Retour aux musées pour le duc de Luynes

Le 24 septembre 2020, par Anne Doridou-Heim

Le duc de Luynes, ardent défenseur de l’archéologie et donateur aux musées français, voyait une partie de ses archives livrées aux enchères. Des documents essentiels qui n’ont pas laissé les institutions de marbre.

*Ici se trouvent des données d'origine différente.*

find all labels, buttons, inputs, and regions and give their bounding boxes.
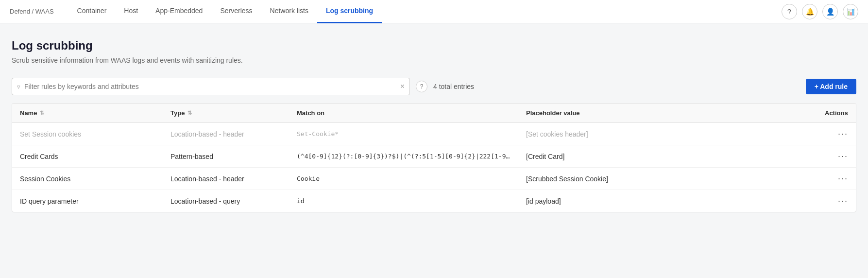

Dossier d’archives et de philologie relatif à la découverte et au don du sarcophage d’Eshmounazor II, roi de Sidon au Ve siècle av. J.-C., par le duc de Luynes.
Adjugé : 10 880 

Le sarcophage d’Eshmounazor II, roi de Sidon au Ve siècle av. J.-C., est l’un des joyaux de la collection d’antiquités orientales du musée du Louvre depuis sa donation par le duc de Luynes (1802-1867) en 1855. Sept ans plus tard, c’est au Cabinet des médailles de la Bibliothèque, alors impériale, que l’érudit mécène offrait son extraordinaire collection d’antiques (médailles, pierres gravées, bijoux, vases…) et pas moins de 6 925 monnaies, dont le fonds de pièces grecques considéré comme l’un des plus beaux au monde. Son nom demeure donc justement attaché à l’archéologie. Pour introduire la section qui lui était consacrée au fil de trente-cinq numéros, le catalogue parlait joliment de ses «papiers d’érudition». Les institutions sont intervenues à huit reprises à leur sujet par la voie de la préemption : cinq par la Bibliothèque nationale de France, une par l’Institut national d’histoire de l’art et deux par le Louvre. La BnF choisissait des notes de la main du duc et de ses secrétaires ayant trait à divers monuments archéologiques (3 968 €, 1 920 €), un manuscrit en italien, Storia dell’arte dell’antiche gemme incise (256 €), un ensemble de dossiers annotés traitant de numismatique (3 840 €) – lesquels viendront éclairer la donation de monnaies – et plusieurs autres s’intéressant au Cabinet des médailles, rédigés en 1850 par le duc (1 920 €). On comprend l’intérêt de ces acquisitions. Il en est de même pour l’INHA, qui emporte des notes sur la Sicile antique et un dessin des grottes de Pausilippe par Joseph Frédéric Debacq, architecte ayant longtemps collaboré avec l’archéologue (1 280 €). On en arrive aux deux achats du Louvre dont le premier, relatif à la découverte par l’agent consulaire Alphonse Durighello et le don du fameux sarcophage par Luynes. Si ce monument antique est si important, c’est parce que l’inscription phénicienne qu’il supporte – la plus longue jamais retrouvée – est la seule relatant des événements historiques sur le règne de son hôte. Le musée ne pouvait laisser échapper ces documents d’archives et de philologie supplémentaires, qui le rejoignent donc pour 10 880 €. Sa seconde préemption (11 520 €) concerne des dossiers d’épigraphie, essentiellement sur des inscriptions puniques et phéniciennes, et d’archéologie.